Obat Covid-19 hasil pengembangan Universitas Airlangga (Unair) bersama TNI Angkatan Darat dan Badan Intelijen Negara (BIN) diklaim memiliki efektivitas kesembuhan tinggi bagi pasien Covid-19. Menanggapi hal tersebut, Komisi IX DPR RI menilai penemuan obat tersebut sebaiknya diuji terlebih dahulu sesuai standar internasional.

Anggota Komisi IX DPR RI Muchamad Nabil Haroen mengatakan, sebagai obat maupun produk kesehatan harus melalui uji standar kesehatan internasional sebelum diedarkan.

“Saya kira ini tahapan penting, yang kita tidak bisa gegabah dan terburu-buru dalam klaim dan rilis,” ujar Haroen saat dihubungi, Rabu (19/8/2020).

Menurutnya, standar kesehatan itu sangat penting, agar nanti tidak ada kesalahan atau meminimalisasi efek samping obat tersebut. Meski demikian, Haroen mengapresiasi usaha lembaga dan instansi yang berinisiatif melakukan riset obat untuk Covid-19. Menurutnya, pemerintah harus memberi dukungan.

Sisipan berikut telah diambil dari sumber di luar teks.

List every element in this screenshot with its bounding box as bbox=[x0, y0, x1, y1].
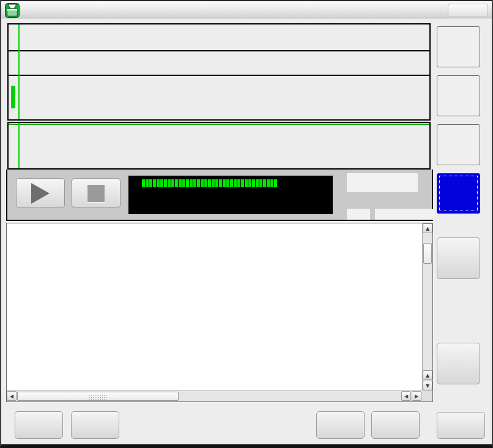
rdlogedit-voice-tracker-window: ▲ ▲ ▼ ◀ ◀ ▶ bbox=[0, 0, 493, 448]
track2-waveform-pane[interactable] bbox=[7, 122, 431, 170]
vertical-scrollbar[interactable]: ▲ ▲ ▼ bbox=[422, 223, 432, 392]
meter-segment bbox=[248, 179, 251, 187]
meter-scale bbox=[142, 189, 330, 198]
pane-divider bbox=[9, 50, 429, 51]
playhead-line bbox=[18, 123, 20, 168]
transport-panel bbox=[6, 170, 433, 221]
remaining-tracks-value bbox=[347, 209, 370, 220]
meter-segment bbox=[263, 179, 266, 187]
audio-level-meter bbox=[128, 176, 333, 214]
meter-segment bbox=[204, 179, 207, 187]
log-table: ▲ ▲ ▼ ◀ ◀ ▶ bbox=[6, 223, 433, 402]
meter-segment bbox=[179, 179, 182, 187]
meter-segment bbox=[245, 179, 248, 187]
hit-post-button[interactable] bbox=[437, 237, 480, 279]
meter-segment bbox=[142, 179, 145, 187]
meter-segment bbox=[230, 179, 233, 187]
meter-segment bbox=[215, 179, 218, 187]
play-icon bbox=[31, 183, 50, 204]
meter-segment bbox=[226, 179, 229, 187]
play-button[interactable] bbox=[16, 178, 65, 208]
meter-segment bbox=[267, 179, 270, 187]
meter-segment bbox=[223, 179, 226, 187]
meter-segment bbox=[182, 179, 185, 187]
next-track-button[interactable] bbox=[371, 411, 420, 439]
playhead-line bbox=[18, 24, 20, 119]
meter-segment bbox=[168, 179, 171, 187]
meter-segment bbox=[157, 179, 160, 187]
left-meter-segments bbox=[142, 179, 278, 187]
app-logo-icon bbox=[5, 3, 20, 18]
meter-segment bbox=[149, 179, 152, 187]
horizontal-scroll-thumb[interactable] bbox=[17, 392, 179, 401]
table-rows bbox=[7, 235, 422, 391]
scroll-grip bbox=[89, 395, 107, 401]
close-button[interactable] bbox=[437, 412, 485, 439]
meter-segment bbox=[237, 179, 240, 187]
stop-button[interactable] bbox=[72, 178, 120, 208]
start-2-button[interactable] bbox=[437, 124, 480, 165]
elapsed-time-display bbox=[347, 173, 418, 192]
meter-segment bbox=[234, 179, 237, 187]
meter-segment bbox=[259, 179, 262, 187]
save-button[interactable] bbox=[437, 173, 480, 214]
audio-waveform bbox=[10, 138, 429, 167]
meter-segment bbox=[201, 179, 204, 187]
meter-segment bbox=[190, 179, 193, 187]
track1-waveform-pane[interactable] bbox=[7, 23, 431, 121]
meter-segment bbox=[252, 179, 255, 187]
scroll-left-icon[interactable]: ◀ bbox=[7, 391, 17, 401]
titlebar bbox=[0, 0, 493, 18]
stop-icon bbox=[87, 184, 105, 203]
pane-divider bbox=[9, 75, 429, 76]
window-controls bbox=[448, 4, 488, 17]
scroll-up-icon[interactable]: ▲ bbox=[423, 370, 432, 380]
meter-segment bbox=[193, 179, 196, 187]
segment-marker-bar bbox=[11, 86, 15, 108]
meter-segment bbox=[197, 179, 200, 187]
record-button[interactable] bbox=[437, 75, 480, 116]
scroll-right-icon[interactable]: ▶ bbox=[412, 391, 421, 401]
main-content: ▲ ▲ ▼ ◀ ◀ ▶ bbox=[1, 18, 492, 444]
start-1-button[interactable] bbox=[437, 26, 480, 67]
meter-segment bbox=[208, 179, 211, 187]
meter-segment bbox=[160, 179, 163, 187]
meter-segment bbox=[241, 179, 244, 187]
segue-start-line bbox=[9, 124, 429, 125]
do-over-button[interactable] bbox=[437, 343, 480, 384]
meter-segment bbox=[153, 179, 156, 187]
meter-segment bbox=[186, 179, 189, 187]
delete-track-button[interactable] bbox=[71, 411, 119, 439]
meter-segment bbox=[270, 179, 273, 187]
remaining-time-value bbox=[375, 209, 435, 220]
scrollbar-corner bbox=[422, 390, 432, 401]
meter-segment bbox=[164, 179, 167, 187]
meter-segment bbox=[212, 179, 215, 187]
meter-segment bbox=[274, 179, 277, 187]
meter-segment bbox=[219, 179, 222, 187]
meter-segment bbox=[171, 179, 174, 187]
scroll-down-icon[interactable]: ▼ bbox=[423, 381, 432, 390]
scroll-left-icon[interactable]: ◀ bbox=[401, 391, 411, 401]
meter-segment bbox=[175, 179, 178, 187]
meter-segment bbox=[256, 179, 259, 187]
scroll-up-icon[interactable]: ▲ bbox=[423, 223, 432, 233]
previous-track-button[interactable] bbox=[316, 411, 365, 439]
insert-track-button[interactable] bbox=[15, 411, 63, 439]
meter-segment bbox=[146, 179, 149, 187]
horizontal-scrollbar[interactable]: ◀ ◀ ▶ bbox=[7, 390, 423, 401]
vertical-scroll-thumb[interactable] bbox=[423, 243, 432, 264]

Dia pun menyarankan agar pemerintah harus membentuk dan mendukung ekosistem riset di bidang kesehatan dan lainnya dengan anggaran serta regulasi yang memadai.

“Dengan regulasi yang jelas dan transparan, anggaran yang kongkret, dukungan terhadap produksi dan market, hingga menjadi dirijen yang bisa mengorkestrasi industri berbasis riset yang terkelola dengan baik,” ujarnya.

Sebelumnya, Kepala Pusat Penelitian dan Pengembangan Stem Cell Universitas Airlangga Purwati mengklaim obat baru Covid-19 buatan Indonesia memiliki efektivitas tingkat kesembuhan yang tinggi bagi pasien virus SARS-CoV-2

Obat Covid-19 yang belum diberi nama tersebut merupakan hasil penelitian Universitas Airlangga bersama TNI AD, BIN, dan Polri. Obat tersebut diyakini mampu membunuh virus mencapai 90 persen setelah diberikan kurun waktu 1-3 hari.

“Efikasi obat tadi sudah kami paparkan. Untuk perbaikan klinis dalam 1 sampai 3 hari itu 90 persen,” katanya dalam acara penyerahan hasil uji klinis fase 3 di Mabes AD, Jakarta Pusat, Sabtu (15/8/2020).